Gott, der den Tot des Sünders nicht will, hat sich deiner auf große Weise erbarmt. Du warst geistlich deinem Ruin nahe. Nach dem Tode hätte dich der Abgrund der Hölle erwartet. Auf Worte hast du nicht gehört und konntest es auch nicht. Deshalb war ein hartes Mittel von Nöten, um dich von deinem Weg ins Verderben abzubringen. Der Herr war gezwungen, dir deshalb eine Krankheit zu senden[3].

Begehre von daher nicht gegen den Herrn auf. Verzage nicht! Danke Ihm vielmehr für seine Barmherzigkeit und Fürsorge, was dein Seelenheil anbetrifft. Es ist in der Heiligen Schrift gesagt: „Wen der Herr liebt, den züchtigt er. Er schlägt einen jeden Sohn, den er aufnimmt“ (Hebr. 12,6). Von daher bist du Gott nahe. Kränke ihn nicht, indem du Seine heiligen Gebote verletzt und durch deine Undankbarkeit gegen Ihn aufbegehrst.

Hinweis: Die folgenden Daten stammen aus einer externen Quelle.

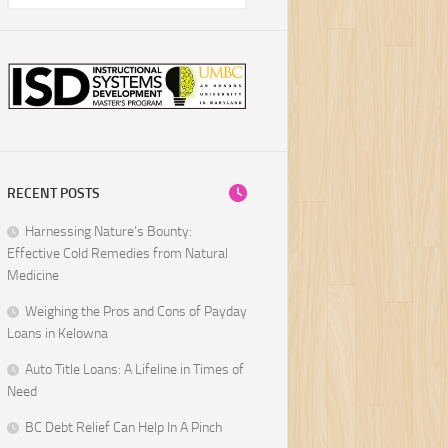
RECENT POSTS
Harnessing Nature’s Bounty:
Effective Cold Remedies from Natural
Medicine
Weighing the Pros and Cons of Payday
Loans in Kelowna
Auto Title Loans: A Lifeline in Times of
Need
BC Debt Relief Can Help In A Pinch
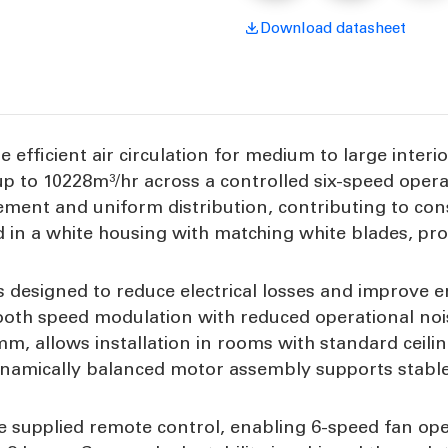
Speed
S
Download datasheet
e efficient air circulation for medium to large inter
p to 10228m³/hr across a controlled six-speed oper
ment and uniform distribution, contributing to cons
ed in a white housing with matching white blades, pr
s designed to reduce electrical losses and improve
oth speed modulation with reduced operational noi
0mm, allows installation in rooms with standard ceil
ynamically balanced motor assembly supports stabl
he supplied remote control, enabling 6-speed fan ope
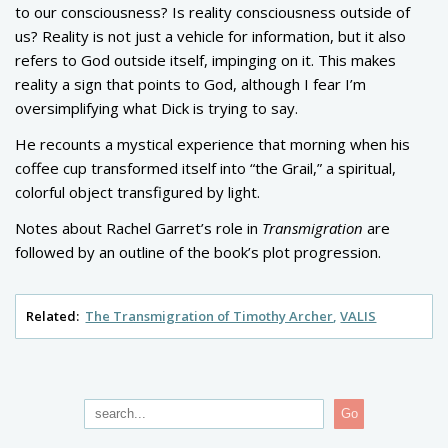
to our consciousness? Is reality consciousness outside of
us? Reality is not just a vehicle for information, but it also
refers to God outside itself, impinging on it. This makes
reality a sign that points to God, although I fear I’m
oversimplifying what Dick is trying to say.
He recounts a mystical experience that morning when his
coffee cup transformed itself into “the Grail,” a spiritual,
colorful object transfigured by light.
Notes about Rachel Garret’s role in
Transmigration
are
followed by an outline of the book’s plot progression.
Related:
The Transmigration of Timothy Archer
VALIS
Go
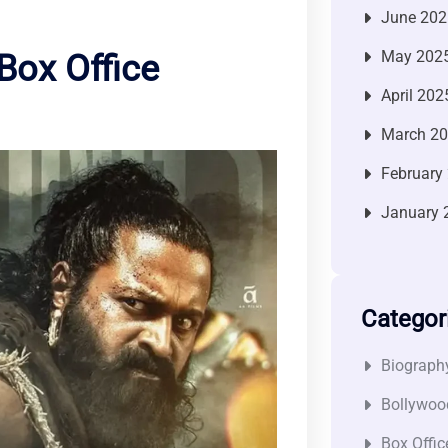
June 202
May 202
Box Office
April 202
March 2
February
January 
Categor
Biograph
Bollywoo
Box Offic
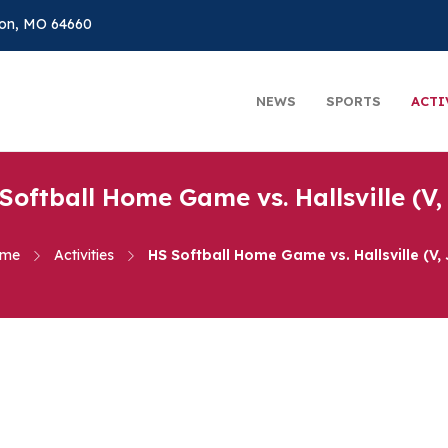
on, MO 64660
NEWS
SPORTS
ACTI
Softball Home Game vs. Hallsville (V,
me
Activities
HS Softball Home Game vs. Hallsville (V, 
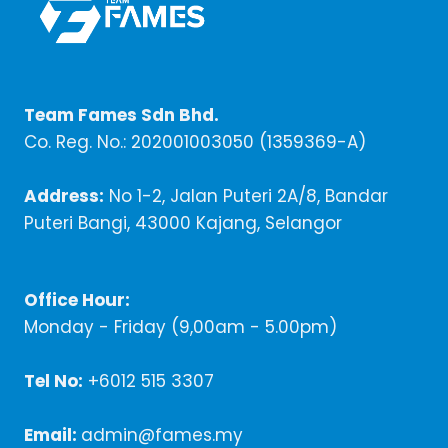
Team Fames Sdn Bhd.
Co. Reg. No.: 202001003050 (1359369-A)
Address:
No 1-2, Jalan Puteri 2A/8, Bandar
Puteri Bangi, 43000 Kajang, Selangor
Office Hour:
Monday - Friday (9,00am - 5.00pm)
Tel No:
+6012 515 3307
Email:
admin@fames.my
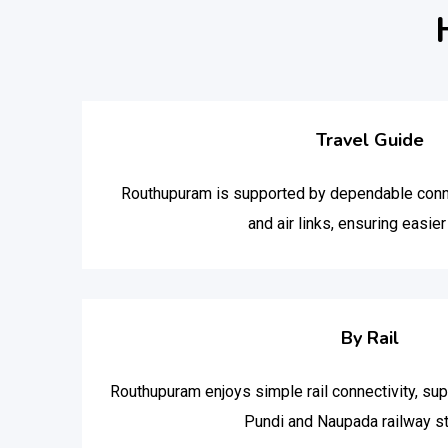
Travel Guide
Routhupuram is supported by dependable connect
and air links, ensuring easier 
By Rail
Routhupuram enjoys simple rail connectivity, su
Pundi and Naupada railway st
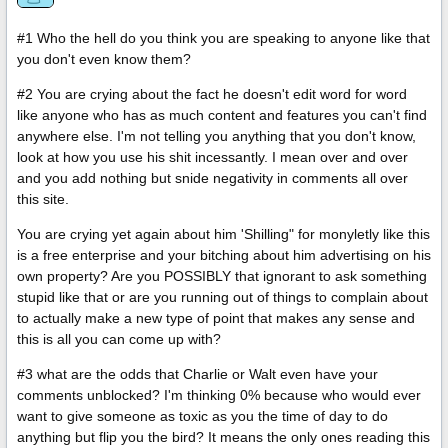
#1 Who the hell do you think you are speaking to anyone like that
you don't even know them?
#2 You are crying about the fact he doesn't edit word for word
like anyone who has as much content and features you can't find
anywhere else. I'm not telling you anything that you don't know,
look at how you use his shit incessantly. I mean over and over
and you add nothing but snide negativity in comments all over
this site.
You are crying yet again about him 'Shilling" for monyletly like this
is a free enterprise and your bitching about him advertising on his
own property? Are you POSSIBLY that ignorant to ask something
stupid like that or are you running out of things to complain about
to actually make a new type of point that makes any sense and
this is all you can come up with?
#3 what are the odds that Charlie or Walt even have your
comments unblocked? I'm thinking 0% because who would ever
want to give someone as toxic as you the time of day to do
anything but flip you the bird? It means the only ones reading this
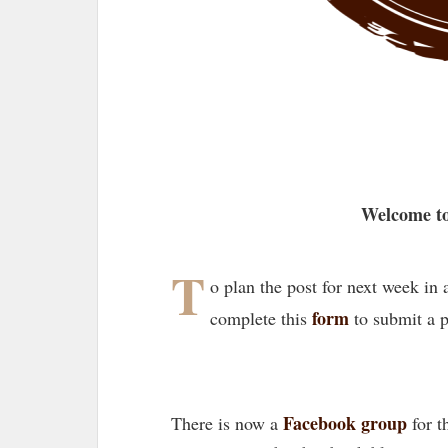
Welcome to
T
o plan the post for next week in
form
complete this
to submit a 
Facebook group
There is now a
for t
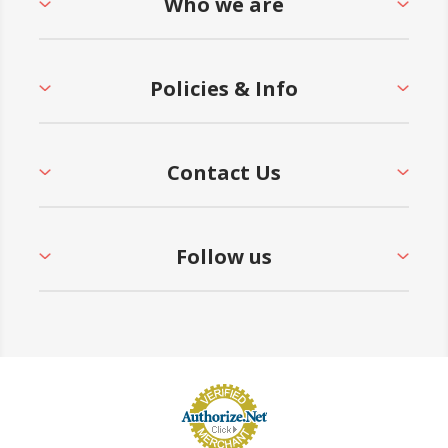
Who we are
Policies & Info
Contact Us
Follow us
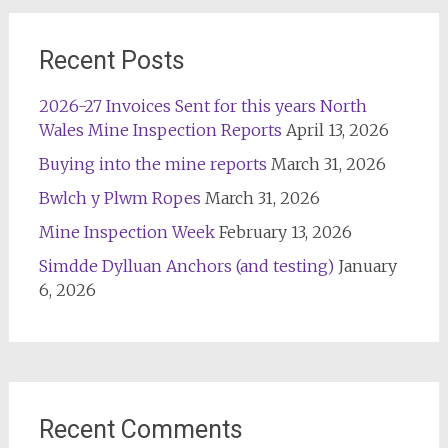
Recent Posts
2026-27 Invoices Sent for this years North
Wales Mine Inspection Reports
April 13, 2026
Buying into the mine reports
March 31, 2026
Bwlch y Plwm Ropes
March 31, 2026
Mine Inspection Week
February 13, 2026
Simdde Dylluan Anchors (and testing)
January
6, 2026
Recent Comments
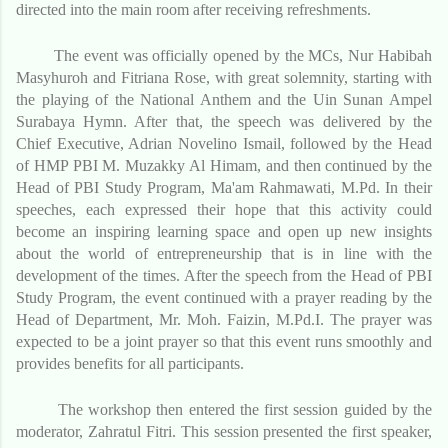
directed into the main room after receiving refreshments.
The event was officially opened by the MCs, Nur Habibah
Masyhuroh and Fitriana Rose, with great solemnity, starting with
the playing of the National Anthem and the Uin Sunan Ampel
Surabaya Hymn. After that, the speech was delivered by the
Chief Executive, Adrian Novelino Ismail, followed by the Head
of HMP PBI M. Muzakky Al Himam, and then continued by the
Head of PBI Study Program, Ma'am Rahmawati, M.Pd. In their
speeches, each expressed their hope that this activity could
become an inspiring learning space and open up new insights
about the world of entrepreneurship that is in line with the
development of the times. After the speech from the Head of PBI
Study Program, the event continued with a prayer reading by the
Head of Department, Mr. Moh. Faizin, M.Pd.I. The prayer was
expected to be a joint prayer so that this event runs smoothly and
provides benefits for all participants.
The workshop then entered the first session guided by the
moderator, Zahratul Fitri. This session presented the first speaker,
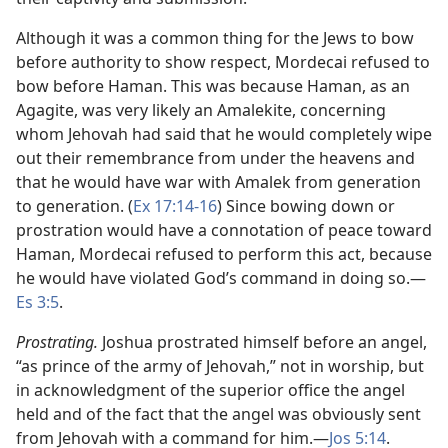
Although it was a common thing for the Jews to bow
before authority to show respect, Mordecai refused to
bow before Haman. This was because Haman, as an
Agagite, was very likely an Amalekite, concerning
whom Jehovah had said that he would completely wipe
out their remembrance from under the heavens and
that he would have war with Amalek from generation
to generation. (
Ex 17:14-16
) Since bowing down or
prostration would have a connotation of peace toward
Haman, Mordecai refused to perform this act, because
he would have violated God’s command in doing so.​—
Es 3:5
.
Prostrating.
Joshua prostrated himself before an angel,
“as prince of the army of Jehovah,” not in worship, but
in acknowledgment of the superior office the angel
held and of the fact that the angel was obviously sent
from Jehovah with a command for him.​—
Jos 5:14
.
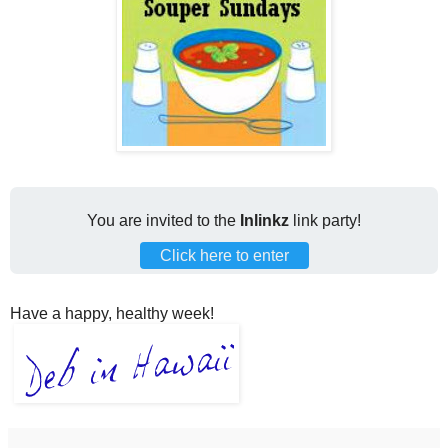
You are invited to the
Inlinkz
link party!
Click here to enter
Have a happy, healthy week!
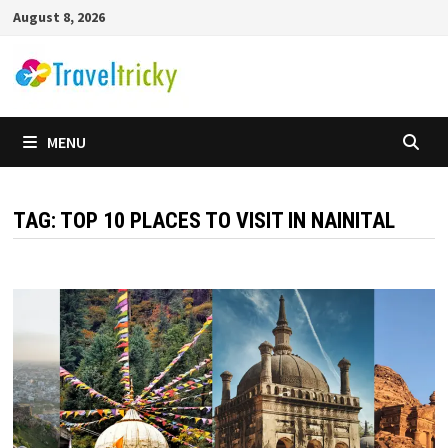
Skip
August 8, 2026
to
content
MENU
TAG:
TOP 10 PLACES TO VISIT IN NAINITAL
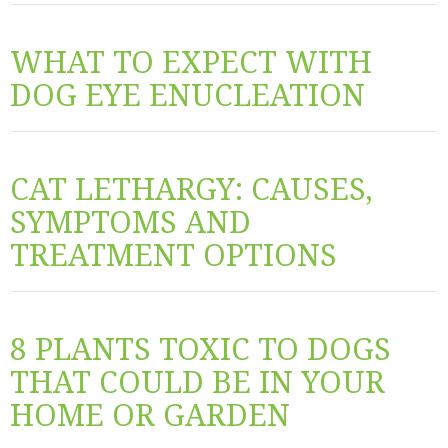
WHAT TO EXPECT WITH
DOG EYE ENUCLEATION
CAT LETHARGY: CAUSES,
SYMPTOMS AND
TREATMENT OPTIONS
8 PLANTS TOXIC TO DOGS
THAT COULD BE IN YOUR
HOME OR GARDEN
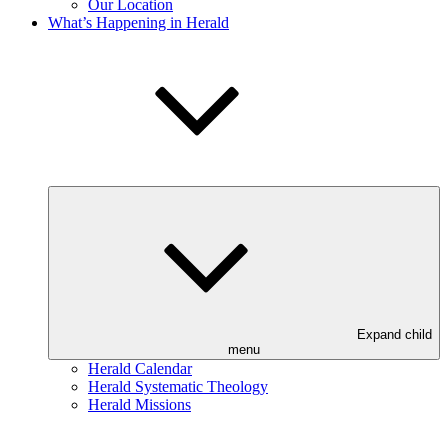
Our Location
What’s Happening in Herald
Expand child
menu
Herald Calendar
Herald Systematic Theology
Herald Missions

Um Beten zu lernen, bei dem du nicht abgelenkt wirst, muss du zuvor vor Gott und den Menschen zu Demut gelangen und dich darin viel üben. Ohne Demut wird ein Mensch immer zerstreut sein. Verzage nicht und verzweifle nicht, sondern übe dich in Geduld. Warte und halte dich für unwürdig, irgendwelche Gaben zu erlangen. Denn in Wahrheit sind wir alle nicht nur der besonderen Barmherzigkeit Gottes unwürdig, sondern nicht einmal würdig, Seinen Namen auszusprechen.

Wenn es dir zum Nutzen gereicht, wird der Herr dein Leben verlängern. Ein Leben aber, das der Seele schadet, ist tausendmal schlimmer als der Tod, wenn dieser ins Reich Gottes führt. Ich bin froh, dass du deine Verbitterung über mich besiegt hast. Das lässt hoffen, dass du mit Gottes Hilfe die weltlichen Ansichten und Neigungen überwinden wirst, die uns von Gott fern halten. Besieg so auch alle die anderen Leidenschaften. Das ist nicht leicht, doch das ist der einzige Weg zum Heil. Gehe stets mit dir selbst ins Gericht und sage dir: „Der Herr weiß alles. Dies bedeutet also, dass alles, was mir wiederfährt, zu Recht so geschieht“. So wirst du Ruhe finden.

Betet für mich! Auch ich werde euer im Gebet gedenken. Bemühe dich, verzage nicht, hab Geduld und danke dem Herrn für alles.